NEW YORK (Reuters Breakingviews) - John Bogle, the founder of Vanguard who died on Wednesday, defined value in more ways than one. He turned the once-heretical idea of tracking the broad stock market into the dominant form of investing. Instead of pursuing personal riches, he spread the ethos of low-cost fund management, saving investors untold billions and building the mutually owned firm into a $5 trillion juggernaut.
Bogle’s rise was anything but predictable. His senior thesis at Princeton on the mutual-fund industry got him a job at Wellington Management, and he once derided the notion that asset managers should try to merely track the market. But after leading a bum merger and getting pushed out of the firm, he founded Vanguard on entirely different principles. The company would be owned by its investors and only charge what it cost to manage their funds, keeping fees ultra low.

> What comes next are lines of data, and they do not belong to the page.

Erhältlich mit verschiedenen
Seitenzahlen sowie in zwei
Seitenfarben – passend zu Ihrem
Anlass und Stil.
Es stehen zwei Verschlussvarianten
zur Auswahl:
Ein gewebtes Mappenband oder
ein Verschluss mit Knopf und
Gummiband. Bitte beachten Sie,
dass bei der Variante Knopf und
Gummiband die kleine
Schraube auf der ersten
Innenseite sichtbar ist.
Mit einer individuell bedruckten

It was a powerful idea, but it took time to catch on. The firm attracted just $11 million when it launched the First Index Investment Trust, the first stock index fund, in 1976. Now known as the Vanguard 500 Index Fund, this S&P 500 tracker manages $400 billion. As stock pickers have failed to beat the market, Vanguard has been the prime beneficiary of a headlong rush into index and exchange-traded funds since the financial crisis, pulling in more than $160 billion in new money last year, according to Morningstar. Only BlackRock’s iShares ETF arm came anywhere close.

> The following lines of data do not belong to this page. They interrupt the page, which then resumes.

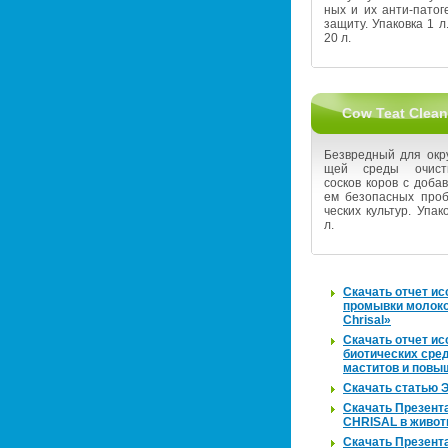
ных и их ан­ти-па­то­г
за­щи­ту. Упа­ков­ка 1 л.
20 л.
Cow Teat Clean
Без­вред­ный для окру
щей среды очи­сти
сос­ков коров с до­бав­
ем без­опас­ных про­б
че­ских куль­тур. Упа­к
л.
Ска­чать отчет ис­
про­мыв­ки мо­ло­к
Chrisal»
Ска­чать отчет ис­
био­ти­че­ских сре
ма­сти­тов и по­вы­
Ска­чать ста­тью 
Ска­чать Пре­зен­та
CHRISAL в жи­вот­
Ска­чать Пре­зен­та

Behind it all was Bogle’s conviction, loudly and repeatedly expressed, that most managers charged excessive fees and that investors would do better to keep costs down and diversify through index funds. Berkshire Hathaway boss Warren Buffett said Bogle “did more for American investors as a whole than any individual I’ve known.”

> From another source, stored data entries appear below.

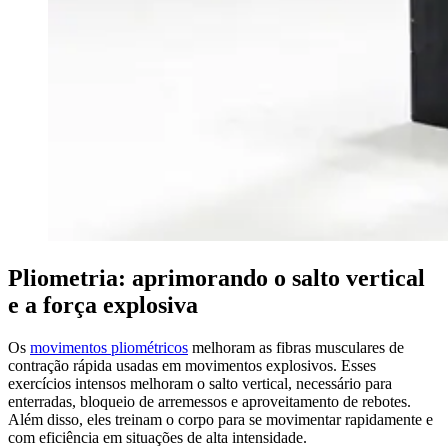
Pliometria: aprimorando o salto vertical
e a força explosiva
Os
movimentos pliométricos
melhoram as fibras musculares de
contração rápida usadas em movimentos explosivos. Esses
exercícios intensos melhoram o salto vertical, necessário para
enterradas, bloqueio de arremessos e aproveitamento de rebotes.
Além disso, eles treinam o corpo para se movimentar rapidamente e
com eficiência em situações de alta intensidade.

At $80 million, Bogle’s own wealth – as estimated by the New York Times – is less than some money managers make in a year. He told the paper his only regret about money “is that I don’t have more to give away.” Yet in reality he gave away a lot. Compared with the average fees charged by U.S. mutual funds, according to Morningstar, Vanguard’s 0.1 percent expense ratio saved its investors some $20 billion last year alone. Talk about wealth creation.